More at Champlin Park High may face consequences after a school investigation is completed.

About 10 students from Champlin Park High School will be disciplined for hazing and harassing behavior that occurred Tuesday night during a pre-homecoming toilet-papering spree that the school has been working to curtail, a school district representative said Thursday.

Brett Johnson, assistant director of communications for the Anoka-Hennepin School District, said "nine to 10" students will be disciplined in accordance with policies that dictate suspensions of varying lengths for such behavior. A more severe punishment, expulsion, is not likely, he said.

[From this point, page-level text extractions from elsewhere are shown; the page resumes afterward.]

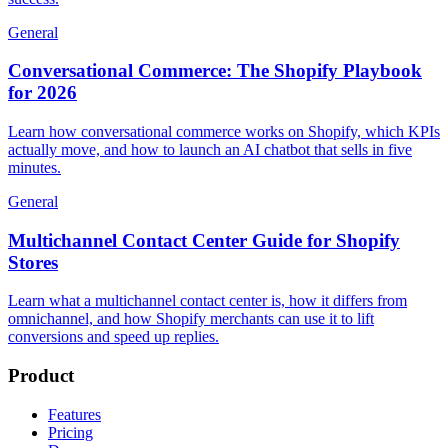
General
Conversational Commerce: The Shopify Playbook
for 2026
Learn how conversational commerce works on Shopify, which KPIs
actually move, and how to launch an AI chatbot that sells in five
minutes.
General
Multichannel Contact Center Guide for Shopify
Stores
Learn what a multichannel contact center is, how it differs from
omnichannel, and how Shopify merchants can use it to lift
conversions and speed up replies.
Product
Features
Pricing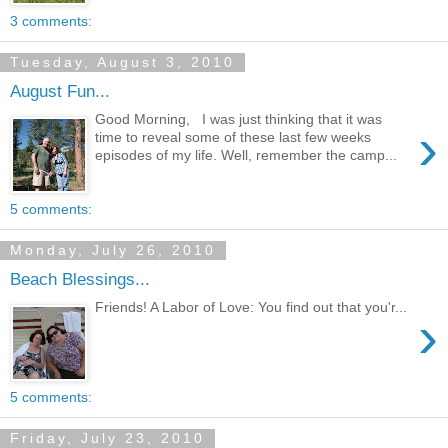
3 comments:
Tuesday, August 3, 2010
August Fun...
Good Morning, I was just thinking that it was
›
time to reveal some of these last few weeks
episodes of my life. Well, remember the camp...
5 comments:
Monday, July 26, 2010
Beach Blessings...
Friends! A Labor of Love: You find out that you'r...
›
5 comments:
Friday, July 23, 2010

Students facing suspension participated in "serious hazing incidents" that included cellophane-wrapping students to trees and subjecting others to vinegar-mustard drinks or spray, he said. The harassment occurred late Tuesday, when, despite Principal Michael George's pleas to students and parents that the perennial pre-homecoming toilet-papering caper be shelved, 150 to 200 students draped trees in cities that the 2,975-student high school serves, including Champlin, Brooklyn Park, Brooklyn Center and Dayton, Johnson said.

Some of the students involved in the toilet-papering were darting across busy streets while wearing dark clothing, and several were involved in a minor car accident "that thankfully was not worse," Johnson said.

A school investigation of the hazing incidents continues and more students may face suspension, Johnson said. Police have not been involved in the investigation, he said.

"We need to stop this kind of behavior before someone is seriously injured," George said in a news release. "Some students have the idea that these activities are tradition, innocent fun or a rite of passage, but whenever a student is demeaned or humiliated, it is not fun."

Since stepping into the principal's job this fall, George has met with parents and students, broadcast PA messages at school and left voice-mails at homes, campaigning for fewer shenanigans and a stronger emphasis on "more positive traditions," Johnson said.

"We want to remind people that it's just a small number of students who participated in the toilet-papering and a very small number involved in the hazing behavior," Johnson said. "The community can continue to be proud of this school."